* _Aim of the exercise_: Where the data below shows a picture, leave that picture out and copy the rest exactly.

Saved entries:
::::

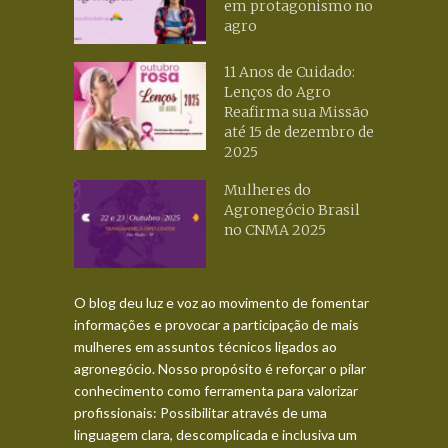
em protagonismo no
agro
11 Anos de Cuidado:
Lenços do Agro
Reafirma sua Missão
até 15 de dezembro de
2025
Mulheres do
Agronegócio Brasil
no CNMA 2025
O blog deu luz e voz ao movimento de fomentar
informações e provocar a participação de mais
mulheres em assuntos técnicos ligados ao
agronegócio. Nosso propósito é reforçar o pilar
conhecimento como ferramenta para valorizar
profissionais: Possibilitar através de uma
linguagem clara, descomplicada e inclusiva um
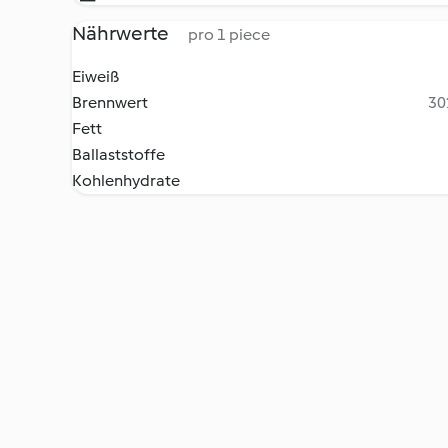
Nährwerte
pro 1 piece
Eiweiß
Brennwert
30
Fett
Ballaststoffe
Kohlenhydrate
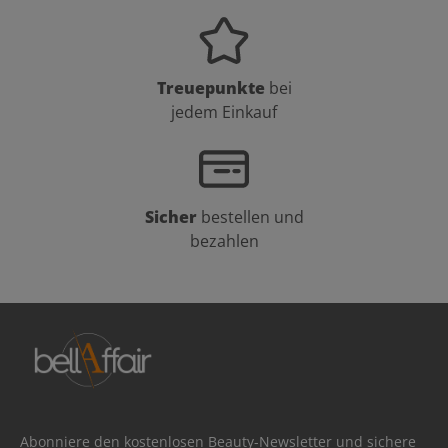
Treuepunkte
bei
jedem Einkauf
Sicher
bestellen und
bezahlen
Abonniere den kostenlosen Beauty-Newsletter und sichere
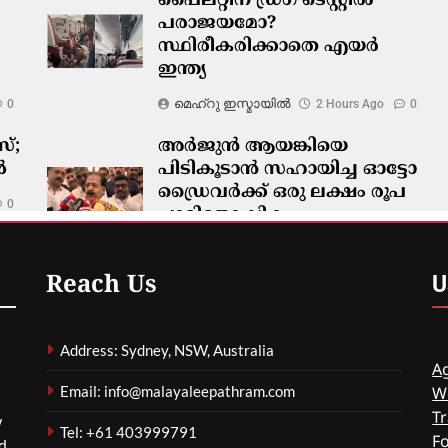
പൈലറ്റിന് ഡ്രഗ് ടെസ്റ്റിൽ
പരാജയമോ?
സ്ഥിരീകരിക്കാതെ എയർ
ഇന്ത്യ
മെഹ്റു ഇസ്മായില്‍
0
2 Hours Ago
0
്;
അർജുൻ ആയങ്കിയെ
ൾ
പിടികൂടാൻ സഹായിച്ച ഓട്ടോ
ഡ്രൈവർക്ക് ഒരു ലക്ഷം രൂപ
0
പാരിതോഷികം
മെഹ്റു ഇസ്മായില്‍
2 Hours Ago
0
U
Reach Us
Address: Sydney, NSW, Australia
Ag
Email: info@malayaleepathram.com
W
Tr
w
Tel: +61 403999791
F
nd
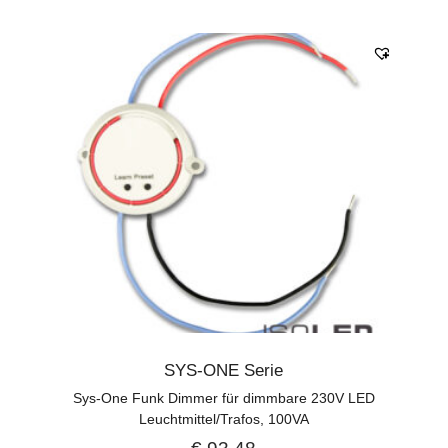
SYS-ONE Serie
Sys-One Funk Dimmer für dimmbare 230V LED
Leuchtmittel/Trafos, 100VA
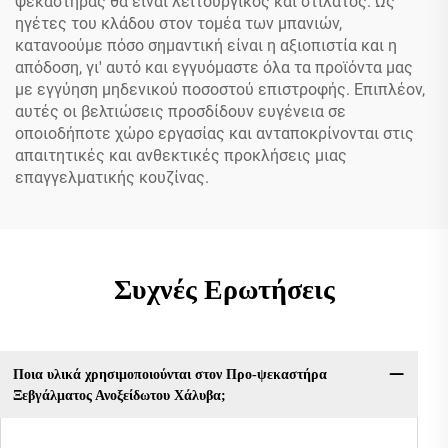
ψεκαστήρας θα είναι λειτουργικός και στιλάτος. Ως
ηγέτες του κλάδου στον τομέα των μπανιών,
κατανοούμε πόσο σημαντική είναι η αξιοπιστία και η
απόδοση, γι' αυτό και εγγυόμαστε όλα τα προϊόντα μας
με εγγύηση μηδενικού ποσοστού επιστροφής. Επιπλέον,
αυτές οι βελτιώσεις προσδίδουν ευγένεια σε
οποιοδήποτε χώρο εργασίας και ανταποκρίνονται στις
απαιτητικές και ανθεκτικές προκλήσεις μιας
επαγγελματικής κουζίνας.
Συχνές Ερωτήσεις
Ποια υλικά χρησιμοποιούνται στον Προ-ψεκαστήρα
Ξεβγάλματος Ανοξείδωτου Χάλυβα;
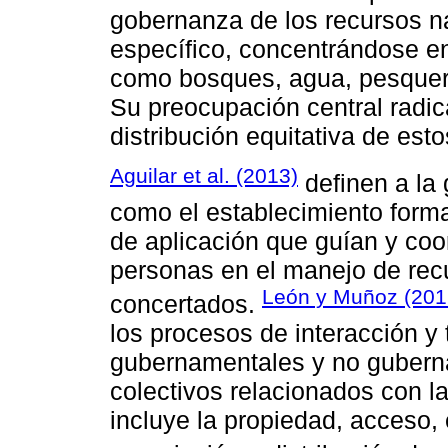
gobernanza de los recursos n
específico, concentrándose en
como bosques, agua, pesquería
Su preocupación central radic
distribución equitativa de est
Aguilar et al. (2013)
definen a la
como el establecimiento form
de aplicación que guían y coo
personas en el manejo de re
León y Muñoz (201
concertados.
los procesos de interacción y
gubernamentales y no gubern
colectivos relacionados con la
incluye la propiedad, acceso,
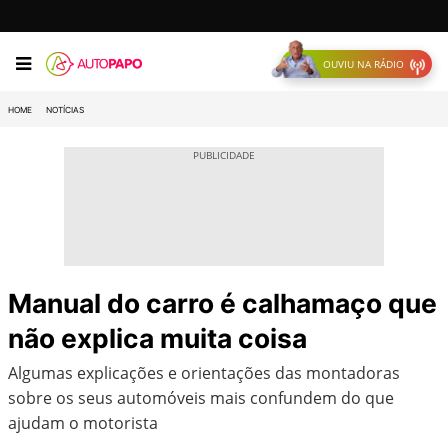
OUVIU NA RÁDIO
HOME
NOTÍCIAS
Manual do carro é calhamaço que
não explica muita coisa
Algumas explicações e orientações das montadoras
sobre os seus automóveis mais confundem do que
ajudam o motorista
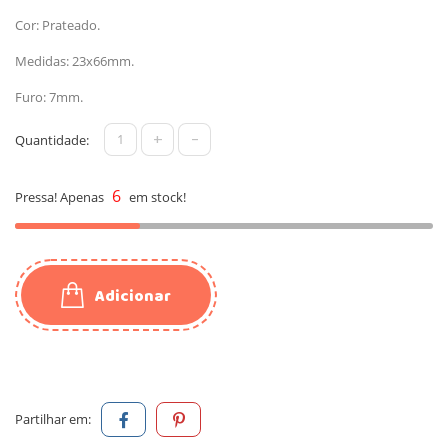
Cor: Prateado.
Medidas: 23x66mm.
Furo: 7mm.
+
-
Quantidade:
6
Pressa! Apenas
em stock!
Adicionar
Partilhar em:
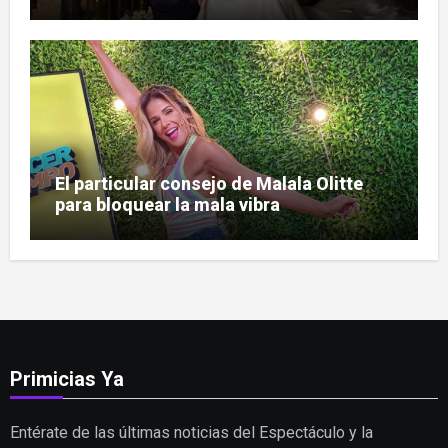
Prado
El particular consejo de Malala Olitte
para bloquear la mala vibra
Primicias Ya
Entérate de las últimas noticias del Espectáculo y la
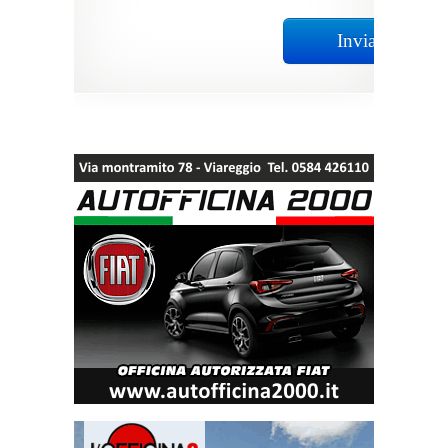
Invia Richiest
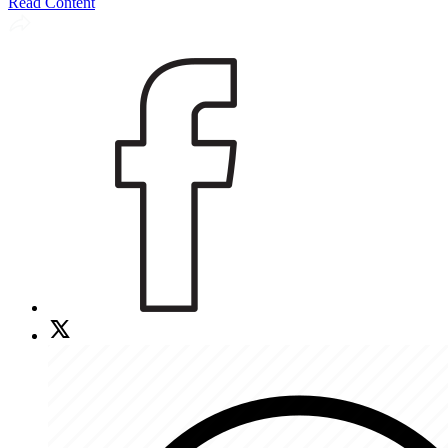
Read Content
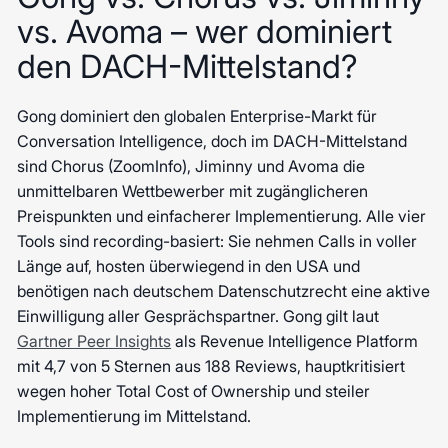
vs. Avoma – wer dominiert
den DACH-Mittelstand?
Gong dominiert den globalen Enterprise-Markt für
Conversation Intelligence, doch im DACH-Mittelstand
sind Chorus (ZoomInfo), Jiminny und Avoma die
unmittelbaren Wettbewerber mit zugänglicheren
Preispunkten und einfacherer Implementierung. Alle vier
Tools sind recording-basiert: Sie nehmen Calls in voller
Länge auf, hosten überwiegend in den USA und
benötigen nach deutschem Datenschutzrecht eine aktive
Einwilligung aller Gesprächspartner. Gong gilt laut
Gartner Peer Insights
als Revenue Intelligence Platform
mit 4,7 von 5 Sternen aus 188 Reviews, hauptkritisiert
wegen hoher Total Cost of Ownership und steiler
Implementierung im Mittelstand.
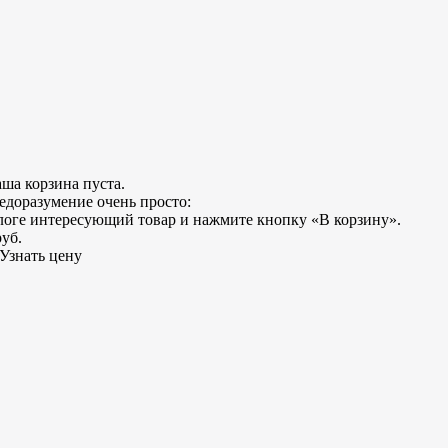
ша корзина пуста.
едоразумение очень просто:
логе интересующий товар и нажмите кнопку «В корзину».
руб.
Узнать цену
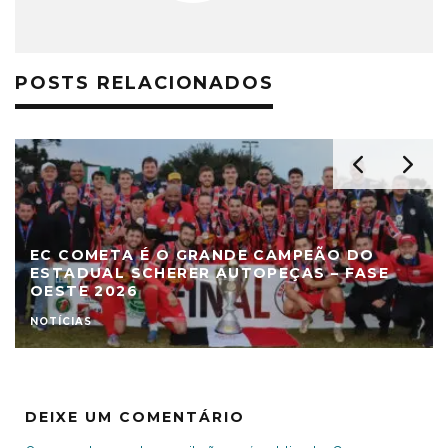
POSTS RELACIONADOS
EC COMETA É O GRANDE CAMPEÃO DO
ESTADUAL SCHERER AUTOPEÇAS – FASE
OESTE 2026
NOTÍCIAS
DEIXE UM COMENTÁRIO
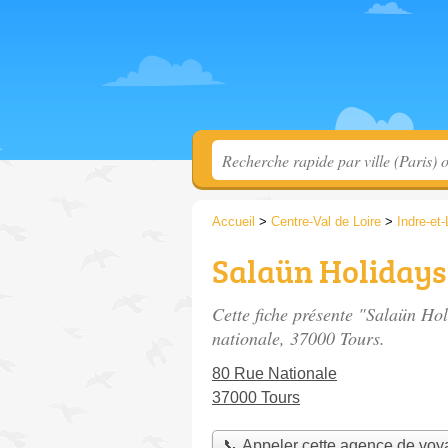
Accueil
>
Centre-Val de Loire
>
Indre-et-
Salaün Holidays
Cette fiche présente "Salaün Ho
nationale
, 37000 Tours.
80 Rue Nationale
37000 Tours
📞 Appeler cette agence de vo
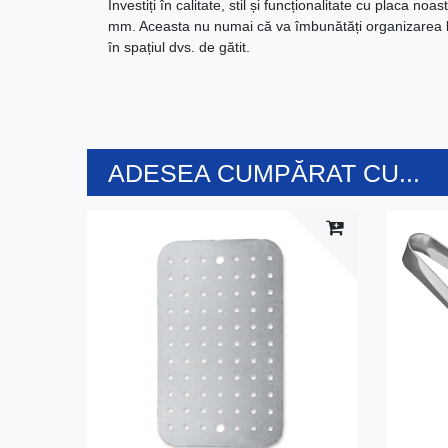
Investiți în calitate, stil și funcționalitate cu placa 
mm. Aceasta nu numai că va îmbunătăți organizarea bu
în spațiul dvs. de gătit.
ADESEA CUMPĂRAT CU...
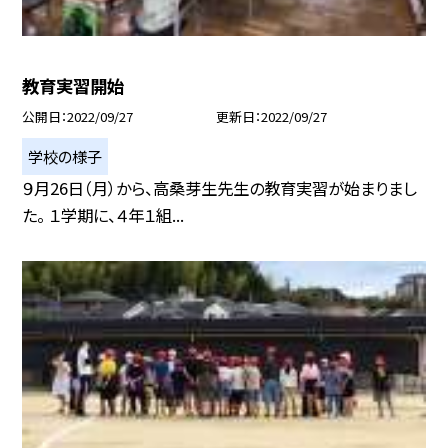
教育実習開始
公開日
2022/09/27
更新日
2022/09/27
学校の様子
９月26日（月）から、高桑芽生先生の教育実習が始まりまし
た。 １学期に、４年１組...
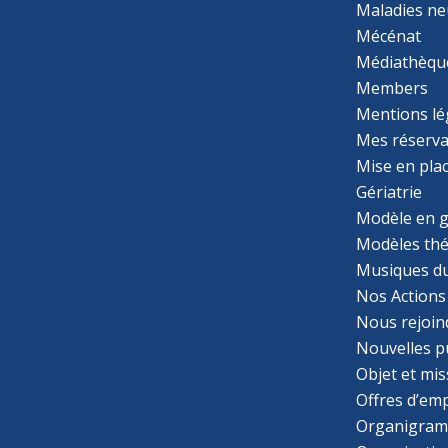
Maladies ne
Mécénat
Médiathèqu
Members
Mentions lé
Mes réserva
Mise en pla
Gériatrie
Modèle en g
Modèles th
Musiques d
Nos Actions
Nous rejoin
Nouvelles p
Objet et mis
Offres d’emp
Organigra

::::

* _Answer space_:
em protagonismo no
agro
11 Anos de Cuidado:
Lenços do Agro
Reafirma sua Missão
até 15 de dezembro de
2025
Mulheres do
Agronegócio Brasil
no CNMA 2025
O blog deu luz e voz ao movimento de fomentar
informações e provocar a participação de mais
mulheres em assuntos técnicos ligados ao
agronegócio. Nosso propósito é reforçar o pilar
conhecimento como ferramenta para valorizar
profissionais: Possibilitar através de uma
linguagem clara, descomplicada e inclusiva um
Nährwerte
pro 1 piece
Eiweiß
Brennwert
30
Fett
Ballaststoffe
Kohlenhydrate
Treuepunkte
bei
jedem Einkauf
Sicher
bestellen und
bezahlen
Abonniere den kostenlosen Beauty-Newsletter und sichere
പൈലറ്റിന് ഡ്രഗ് ടെസ്റ്റിൽ
പരാജയമോ?
സ്ഥിരീകരിക്കാതെ എയർ
ഇന്ത്യ
മെഹ്റു ഇസ്മായില്‍
0
2 Hours Ago
0
്;
അർജുൻ ആയങ്കിയെ
ൾ
പിടികൂടാൻ സഹായിച്ച ഓട്ടോ
ഡ്രൈവർക്ക് ഒരു ലക്ഷം രൂപ
0
പാരിതോഷികം
മെഹ്റു ഇസ്മായില്‍
2 Hours Ago
0
U
Reach Us
Address: Sydney, NSW, Australia
Ag
Email: info@malayaleepathram.com
W
Tr
w
Tel: +61 403999791
F
nd
SYS-ONE Serie
Sys-One Funk Dimmer für dimmbare 230V LED
Leuchtmittel/Trafos, 100VA
ψεκαστήρας θα είναι λειτουργικός και στιλάτος. Ως
ηγέτες του κλάδου στον τομέα των μπανιών,
κατανοούμε πόσο σημαντική είναι η αξιοπιστία και η
απόδοση, γι' αυτό και εγγυόμαστε όλα τα προϊόντα μας
με εγγύηση μηδενικού ποσοστού επιστροφής. Επιπλέον,
αυτές οι βελτιώσεις προσδίδουν ευγένεια σε
οποιοδήποτε χώρο εργασίας και ανταποκρίνονται στις
απαιτητικές και ανθεκτικές προκλήσεις μιας
επαγγελματικής κουζίνας.
Συχνές Ερωτήσεις
Ποια υλικά χρησιμοποιούνται στον Προ-ψεκαστήρα
Ξεβγάλματος Ανοξείδωτου Χάλυβα;
gobernanza de los recursos n
específico, concentrándose en
como bosques, agua, pesquería
Su preocupación central radic
distribución equitativa de est
Aguilar et al. (2013)
definen a la
como el establecimiento form
de aplicación que guían y coo
personas en el manejo de re
León y Muñoz (201
concertados.
los procesos de interacción y
gubernamentales y no gubern
colectivos relacionados con la
incluye la propiedad, acceso,
OUVIU NA RÁDIO
HOME
NOTÍCIAS
Manual do carro é calhamaço que
não explica muita coisa
Algumas explicações e orientações das montadoras
sobre os seus automóveis mais confundem do que
ajudam o motorista
Cor: Prateado.
Medidas: 23x66mm.
Furo: 7mm.
+
-
Quantidade:
6
Pressa! Apenas
em stock!
Adicionar
Partilhar em:
Prado
El particular consejo de Malala Olitte
para bloquear la mala vibra
Primicias Ya
Entérate de las últimas noticias del Espectáculo y la
Invia Richiest
Read Content
vs. Avoma – wer dominiert
den DACH-Mittelstand?
Gong dominiert den globalen Enterprise-Markt für
Conversation Intelligence, doch im DACH-Mittelstand
sind Chorus (ZoomInfo), Jiminny und Avoma die
unmittelbaren Wettbewerber mit zugänglicheren
Preispunkten und einfacherer Implementierung. Alle vier
Tools sind recording-basiert: Sie nehmen Calls in voller
Länge auf, hosten überwiegend in den USA und
benötigen nach deutschem Datenschutzrecht eine aktive
Einwilligung aller Gesprächspartner. Gong gilt laut
Gartner Peer Insights
als Revenue Intelligence Platform
mit 4,7 von 5 Sternen aus 188 Reviews, hauptkritisiert
wegen hoher Total Cost of Ownership und steiler
Implementierung im Mittelstand.
ша корзина пуста.
едоразумение очень просто:
логе интересующий товар и нажмите кнопку «В корзину».
руб.
Узнать цену
POSTS RELACIONADOS
EC COMETA É O GRANDE CAMPEÃO DO
ESTADUAL SCHERER AUTOPEÇAS – FASE
OESTE 2026
NOTÍCIAS
DEIXE UM COMENTÁRIO
Accueil
>
Centre-Val de Loire
>
Indre-et-
Salaün Holidays
Cette fiche présente "Salaün Ho
nationale
, 37000 Tours.
80 Rue Nationale
37000 Tours
📞 Appeler cette agence de vo
Investiți în calitate, stil și funcționalitate cu placa 
mm. Aceasta nu numai că va îmbunătăți organizarea bu
în spațiul dvs. de gătit.
ADESEA CUMPĂRAT CU...
教育実習開始
公開日
2022/09/27
更新日
2022/09/27
学校の様子
９月26日（月）から、高桑芽生先生の教育実習が始まりまし
た。 １学期に、４年１組...
Maladies ne
Mécénat
Médiathèqu
Members
Mentions lé
Mes réserva
Mise en pla
Gériatrie
Modèle en g
Modèles th
Musiques d
Nos Actions
Nous rejoin
Nouvelles p
Objet et mis
Offres d’emp
Organigra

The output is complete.